Citam que a evidência mais recente é de um outro estudo, publicado na revista científica Resuscitation no ano passado, que foi o primeiro a examinar a consciência em pacientes durante um processo de ressuscitação cardiopulmonar após uma parada cardíaca. O trabalho, conduzido por pesquisadores da Universidade de Nova York, mostrou que 43% das pessoas que experimentam a breve lucidez morreram em 24 horas, e 84%, em uma semana.

Os responsáveis por esse estudo especularam que “mudanças na atividade cerebral antes da morte podem causar lucidez terminal”. Ainda assim, Ying Lim e Diny Thomson, destacam que “isso não explica completamente por que as pessoas recuperam repentinamente habilidades que se supunham perdidas”.

“Os cientistas têm lutado para explicar por que ocorre a lucidez terminal. Foi relatado que alguns episódios de lucidez ocorrem na presença de entes queridos. Outros relataram que a música às vezes pode melhorar a lucidez. Mas muitos episódios de lucidez não têm um gatilho distinto”, escreveram no The Conversation.

Elas contam, por exemplo, que nem sempre o episódio de lucidez é um indicativo de morte iminente. Outro trabalho, de fevereiro deste ano, publicado no periódico Alzheimer’s & Dementia, descobriu que muitos pacientes com declínio cognitivo avançado apresentam esse breves momentos de clareza mental, porém mais de seis meses antes de morrer.

“Momentos de lucidez que não indicam necessariamente morte são às vezes chamados de lucidez paradoxal. É considerado paradoxal, pois desafia o curso esperado de doenças neurodegenerativas, como a demência. Mas é importante notar que estes episódios de lucidez são temporários e, infelizmente, não representam uma reversão da doença neurodegenerativa”, escreveram.

As cientistas da Universidade Monash afirmam que o principal motivo para a ausência de melhores explicações é a dificuldade em estudar tanto a lucidez terminal como a paradoxal, já que são episódios imprevisíveis.

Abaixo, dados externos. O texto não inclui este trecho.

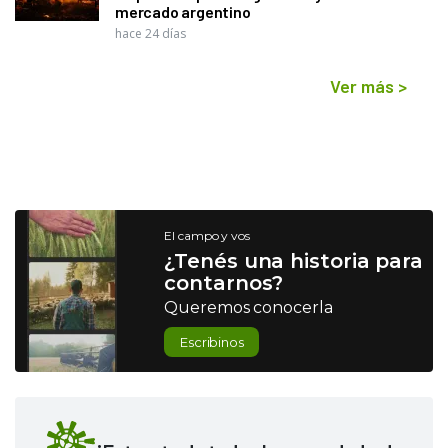
mercado argentino
hace 24 días
Ver más
>
El campo y vos
¿Tenés una historia para
contarnos?
Queremos conocerla
Escribinos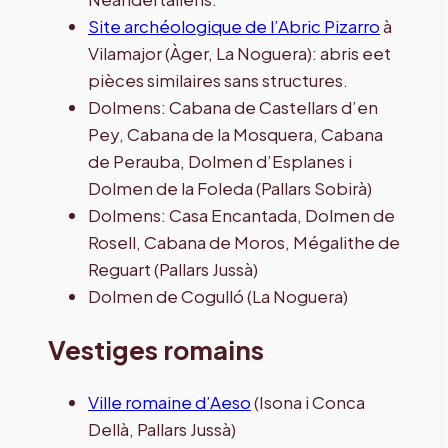
Site archéologique de l’Abric Pizarro
à
Vilamajor (Àger, La Noguera): abris eet
pièces similaires sans structures.
Dolmens: Cabana de Castellars d’en
Pey, Cabana de la Mosquera, Cabana
de Perauba, Dolmen d’Esplanes i
Dolmen de la Foleda (Pallars Sobirà)
Dolmens: Casa Encantada, Dolmen de
Rosell, Cabana de Moros, Mégalithe de
Reguart (Pallars Jussà)
Dolmen de Cogulló (La Noguera)
Vestiges romains
Ville romaine d’Aeso
(Isona i Conca
Dellà, Pallars Jussà)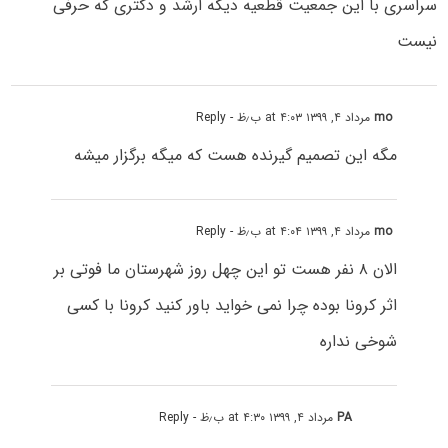
سراسری با این جمعیت قطعیه دیگه ارشد و دکتری که حرفی
نیست
mo
مرداد ۴, ۱۳۹۹ at ۴:۰۳ ب٫ظ
- Reply
مگه این تصمیم گیرنده هست که میگه برگزار میشه
mo
مرداد ۴, ۱۳۹۹ at ۴:۰۴ ب٫ظ
- Reply
الان ۸ نفر هست تو این چهل روز شهرستان ما فوتی بر
اثر کرونا بوده چرا نمی خواید باور کنید کرونا با کسی
شوخی نداره
PA
مرداد ۴, ۱۳۹۹ at ۴:۳۰ ب٫ظ
- Reply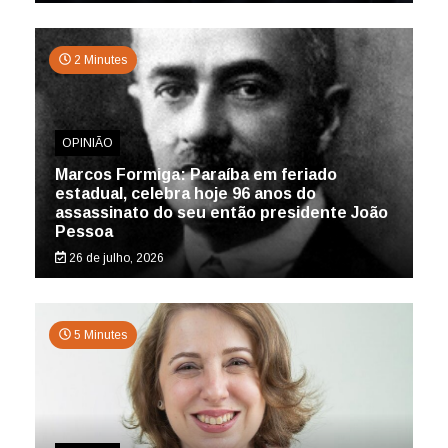
2 Minutes
OPINIÃO
Marcos Formiga: Paraíba em feriado
estadual, celebra hoje 96 anos do
assassinato do seu então presidente João
Pessoa
26 de julho, 2026
5 Minutes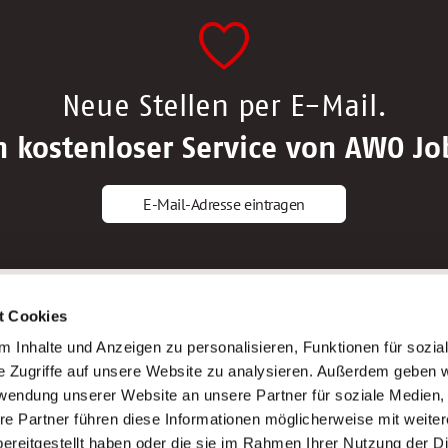
Neue Stellen per E-Mail.
n kostenloser Service von AWO Jo
E-Mail-Adresse eintragen
gstipps
Service
t Cookies
ls Altenpfleger*in
AWO Gliederungen nach Bundeslan
 Inhalte und Anzeigen zu personalisieren, Funktionen für sozia
ls Krankenpfleger*in
Stellenangebote nach Bundeslände
e Zugriffe auf unsere Website zu analysieren. Außerdem geben w
ls Altenpflegehelfer*in
Sitemap
rwendung unserer Website an unsere Partner für soziale Medien
ls Erzieher*in
Impressum
re Partner führen diese Informationen möglicherweise mit weite
Datenschutz
ereitgestellt haben oder die sie im Rahmen Ihrer Nutzung der D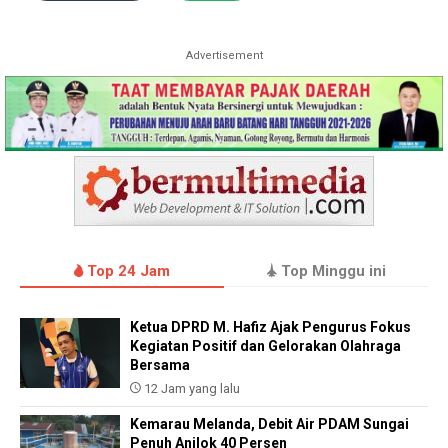
Advertisement
Top 24 Jam
Top Minggu ini
Ketua DPRD M. Hafiz Ajak Pengurus Fokus
Kegiatan Positif dan Gelorakan Olahraga
Bersama
12 Jam yang lalu
Kemarau Melanda, Debit Air PDAM Sungai
Penuh Anjlok 40 Persen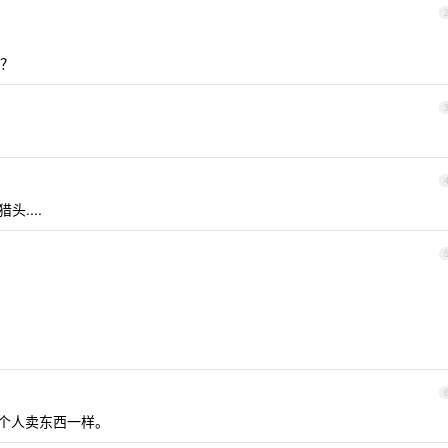
？
头....
个人卖东西一样。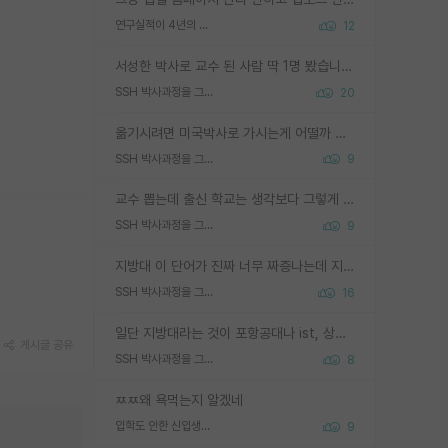
연구실적이 4년의 공백이 있는거 어떻게 생각하냐
12
서성한 박사로 교수 된 사람 딱 1명 봤습니다. 근데 지방대 박사로 교수된 거는 기적이 일어나야되요. 서성한 학부부터여도 빡센게 교수임용일텐데 지방대박사로 무슨 교수가 되나요...... 중소기업/중견기업 팀장급/연구소장급이나 될거 같네요.
SSH 박사과정을 그만두고 지방대 박사로 옮기면 교수의 꿈은 끝일까요?
20
옮기시려면 미국박사로 가시는게 어떨까 싶네요. 교수가 꿈이면 미국박사 하고 미국교수 까지 같이 노리시는게 기회가 많지 않을까요?
SSH 박사과정을 그만두고 지방대 박사로 옮기면 교수의 꿈은 끝일까요?
9
교수 뽑는데 출신 학교는 생각보다 그렇게 안 봄. 앞으로는 더 안 보게 될거임. 박사는 어디서 진행해도 됨. 단, 제대로 쌓고 좋은 실적 만들 수 있다면. 그런데 지방대는 그럴 가능성이 지극히 낮음. 나만 열심히 잘 하면 된다? 인간은 주변 환경에 지배되는 나약한 존재임. 주변의 지방대 대학원생과 섞이고 지방 특유의 여유로움 또는 나쁘게 얘기해서 나태함에 젖어 살다보면 교수의 꿈 자체를 잊어버리게 될 가능성도 있음. 주변 환경이 70~80%임.
SSH 박사과정을 그만두고 지방대 박사로 옮기면 교수의 꿈은 끝일까요?
9
지방대 이 단어가 진짜 너무 짜증나는데 지방대면 다 그냥 쓰레기인가요? 무슨 말 같지도 않은 댓글들이 있는건지??? 지방에도 충분히 좋은 대학 많고 충분히 잘하는 교수님들 많습니다 포항공대 4개 IST 대표 지거국들 여기 모두 다 지방에 있고 여기 출신들 중에 교수하는 분들 적지 않습니다 지거국 출신이 무슨 교수를 하냐?라고 생각할 사람들 많은데 상위 대표 지거국에 아웃라이어들 많습니다 결국 개인의 연구역량과 실적이 중요합니다 이 역량을 펼치는데 있어서 지도교수와의 합도 중요합니다. 그리고 경력이 필요하면 해외포닥까지 다녀오세요
SSH 박사과정을 그만두고 지방대 박사로 옮기면 교수의 꿈은 끝일까요?
16
일단 지방대라는 것이 포항공대나 ist, 상위 지거국은 아니라고 생각하겠습니다. 그런곳은 서성한에 비해 소위 대학 네임밸류가 크게 뒤떨어지지는 않으니까요. 대학 이름이 중요하냐? 당연합니다. 대학 이름이 좋아서 좋은 아웃풋이 나오는 것이냐, 좋은 대학은 좋은 사람과 좋은 기회가 몰려있으니 아웃풋도 자연스럽게 좋아지는 것이냐? 대답하기 어려운 문제입니다. 아직 한국 사회에서 학벌을 보는 것도, 특히 이공계를 중심으로 학벌보다는 실적 위주라는 분위기가 형성되는 것도 사실입니다. 지방대 출신으로 전임교수가 될수 있느냐? 가능 불가능을 따지면 당연히 가능입니다. 지방대 박사 출신으로 전임교원이 된 경우가 실제로 있으니까요. 현실적인 가능성이 있느냐? 지금 이정도 대학의 교수가 되고싶다고 생각되는 대학 들어가서 컴공과 교수 목록 켜고 박사 어디서 받았는지 쭉 한번 보세요. 냉정하게 지방대 출신인 분들이 많지는 않으실겁니다.
게시글 공유
SSH 박사과정을 그만두고 지방대 박사로 옮기면 교수의 꿈은 끝일까요?
8
ㅉㅉ왜 욕먹는지 알겠네
입학도 안한 신입생이 원래 관심을 받나요
9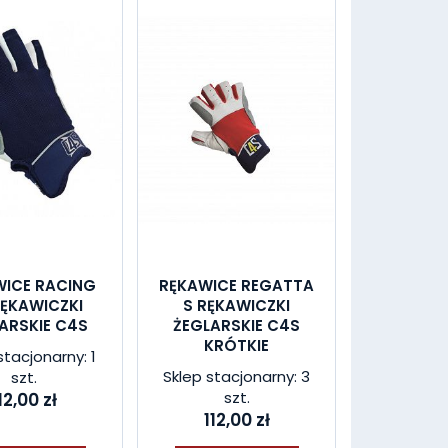
WICE RACING
RĘKAWICE REGATTA
RĘKAWICZKI
S RĘKAWICZKI
ARSKIE C4S
ŻEGLARSKIE C4S
KRÓTKIE
stacjonarny: 1
Sklep stacjonarny: 3
szt.
szt.
12,00 zł
112,00 zł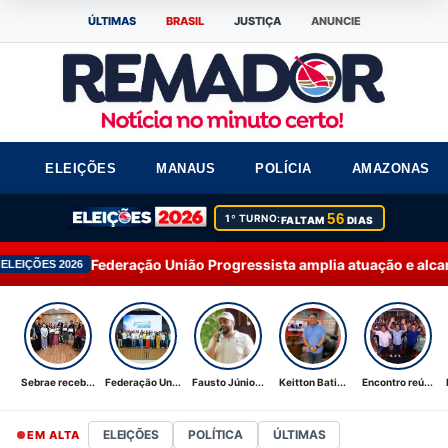
ÚLTIMAS
BRASIL
JUSTIÇA
ANUNCIE
ELEIÇÕES
MANAUS
POLÍCIA
AMAZONAS
56
1º TURNO:
FALTAM
DIAS
ação União Progressista amplia atuação e alcança 92% dos muni
Sebrae receb...
Federação Un...
Fausto Júnio...
Keitton Bati...
Encontro reú...
ELEIÇÕES
POLÍTICA
ÚLTIMAS
EM ALTA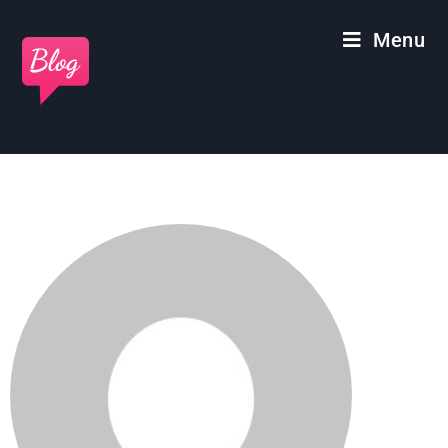
Panneau de gestion des cookies
Menu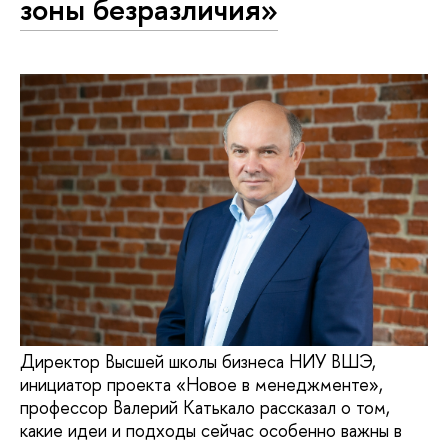
зоны безразличия»
Директор Высшей школы бизнеса НИУ ВШЭ,
инициатор проекта «Новое в менеджменте»,
профессор Валерий Катькало рассказал о том,
какие идеи и подходы сейчас особенно важны в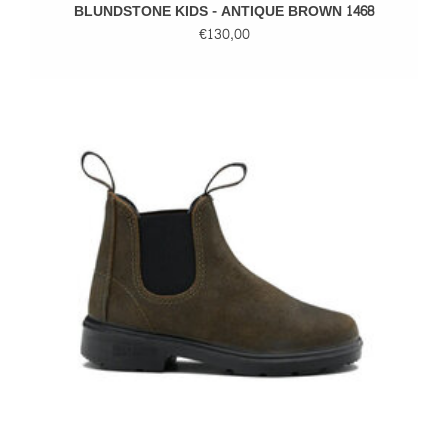
BLUNDSTONE KIDS - ANTIQUE BROWN 1468
€130,00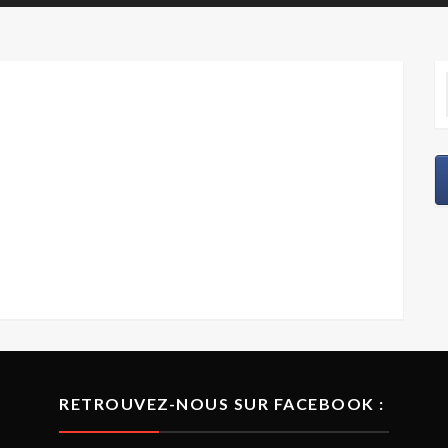
RETROUVEZ-NOUS SUR FACEBOOK :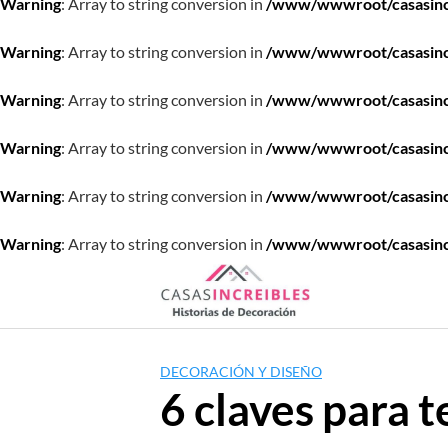
Warning
: Array to string conversion in
/www/wwwroot/casasincre
Warning
: Array to string conversion in
/www/wwwroot/casasincre
Warning
: Array to string conversion in
/www/wwwroot/casasincre
Warning
: Array to string conversion in
/www/wwwroot/casasincre
Warning
: Array to string conversion in
/www/wwwroot/casasincre
Warning
: Array to string conversion in
/www/wwwroot/casasincre
Saltar
al
contenido
DECORACIÓN Y DISEÑO
6 claves para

“E como a lucidez terminal pode ser um momento de alegria para quem testemunha o episódio, seria antiético que usassem esse tempo para conduzir pesquisas. No momento da morte, também é difícil para os cientistas entrevistarem os cuidadores sobre quaisquer momentos de lucidez que possam ter ocorrido”, dizem.

Por isso, por enquanto, as pesquisadoras acreditam que as explicações “vão além da ciência”: “esses momentos de clareza mental podem ser uma forma de a pessoa que está morrendo se despedir, encerrar a situação antes da morte e se reconectar com a família e os amigos. Alguns acreditam que episódios de lucidez terminal são representativos da pessoa que se conecta com a vida após a morte.

Mesmo assim, destacam que é importante direcionar esforços para estudar o fenômeno, até para auxiliar entes queridos do paciente a lidarem com a breve lucidez. Contam que, para muitas pessoas, pode ser algo “confuso e perturbador” deparar-se com um lapso de clareza mental em alguém próximo que há tempos não demonstrava a mesma capacidade cognitiva de antes.

“Estar ciente da lucidez terminal pode ajudar os entes queridos a compreender que faz parte do processo de morte, reconhecer que a pessoa com demência não irá recuperar (a cognição) e permitir-lhes aproveitar ao máximo o tempo que passam com a pessoa lúcida. Para quem testemunha, a lucidez terminal pode ser uma oportunidade final e preciosa de se reconectar com a pessoa que existia antes da demência se instalar e do ‘longo adeus’ começar”, finalizam.